I am working on a protocol that would implement a surgeon’s “Toolbox” for use in elderly patients considering major surgery. It includes:
- NSQIP surgical risk calculator: provides individualized risk information to patients compared with the “average” patient.
- E-prognosis calculator: provides estimated mortality risk over 1, 5, and 10 years for your patient without surgery. Will function as a baseline.
- A brief tool to facilitate the discussion about surgical risks using a “best case/worst case” framework that we anticipate will enhance patient understanding of the expected postoperative course.
1. Considering the protocol you are developing: identify the process and outcome indicators associated with the program and briefly describe an approach to measuring each.
Process Indicators: Surgeon use of the toolbox.
- Qualitative measure: Measured by doing qualitative brief interviews with surgeons and asking: Are you using the tool box? If yes -> How are you using it? In which clinical scenarios? If not -> Are you interested in using it?
- Quantitative measure: I am working with the EMR developers to see how we can most efficiently measure this. A reasonable plan will be to monitor the clinic notes (documenting use of the calculators) and the after visit summary (with the calculator reports) that is given to each patient when they leave clinic and determine which patients over age 65 the tool box is being used in.
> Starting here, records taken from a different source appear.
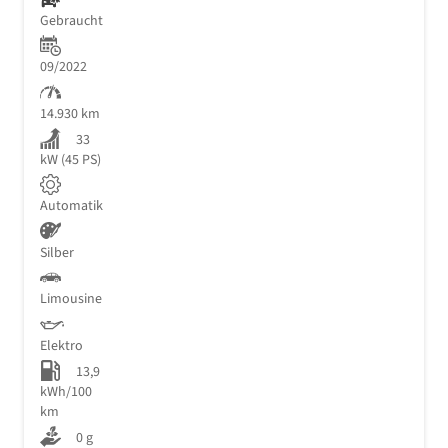
Gebraucht
09/2022
14.930 km
33
kW (45 PS)
Automatik
Silber
Limousine
Elektro
13,9
kWh/100
km
0 g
Initial outcome Indicators
- Improved patient knowledge of surgical options and expected postoperative course. Measure: patient interview/survey.
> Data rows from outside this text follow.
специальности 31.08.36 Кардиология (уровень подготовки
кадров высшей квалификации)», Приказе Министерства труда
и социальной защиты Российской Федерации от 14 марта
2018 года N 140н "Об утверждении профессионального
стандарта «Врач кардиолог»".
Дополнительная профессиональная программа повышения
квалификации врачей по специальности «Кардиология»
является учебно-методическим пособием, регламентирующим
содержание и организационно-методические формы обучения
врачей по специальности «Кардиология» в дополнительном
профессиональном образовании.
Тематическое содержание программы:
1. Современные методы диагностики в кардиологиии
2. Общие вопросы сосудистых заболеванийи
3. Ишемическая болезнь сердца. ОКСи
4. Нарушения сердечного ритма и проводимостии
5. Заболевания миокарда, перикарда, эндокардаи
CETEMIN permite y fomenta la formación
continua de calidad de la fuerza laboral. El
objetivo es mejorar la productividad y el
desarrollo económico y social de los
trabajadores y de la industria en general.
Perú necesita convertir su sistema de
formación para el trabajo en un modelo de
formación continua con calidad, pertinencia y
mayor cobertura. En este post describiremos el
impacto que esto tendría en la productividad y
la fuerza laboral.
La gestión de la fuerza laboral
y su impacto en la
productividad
- Patient/surgeon satisfaction with the clinical encounter. Measure: patient/surgeon survey.
Intermediate outcome measures:
- Surgeons engage patients in decision making. Measure: Surgeon interview/survey
- Patients participate in decision making. Measure: Patient interview/survey.
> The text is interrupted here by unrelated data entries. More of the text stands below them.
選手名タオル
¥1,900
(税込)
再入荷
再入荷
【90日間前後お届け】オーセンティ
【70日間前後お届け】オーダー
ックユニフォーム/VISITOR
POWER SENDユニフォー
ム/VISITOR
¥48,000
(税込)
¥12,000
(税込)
Long-term Outcome Measures
- Surgeons value patient preferences. Measure: Surgeon interview/survey
- Operations performed that are in-line with best medical evidence and patient values. Measure: Patient survey
- Reduced decisional regret. Measure: Patient survey.
2. Define one or more “intermediate” outcome measures (reflecting changes in environment, organizational culture, systems of care, patient or public behavior, and/or clinician behaviors) that can inform you about the mechanism by which your intervention achieves its downstream effect on health inform you about the acceptability of your intervention.
The intermediate outcome indicators were 1) surgeons engage patients in decision making and 2) patient participation in decision making. I planned to measure this using patient and surgeon interviews/surveys. This will be particularly effective (although time intensive) for informing me about the mechanism of how the intervention achieves its downstream effects (long-term indicators) because the interviews can be tailored to get that information.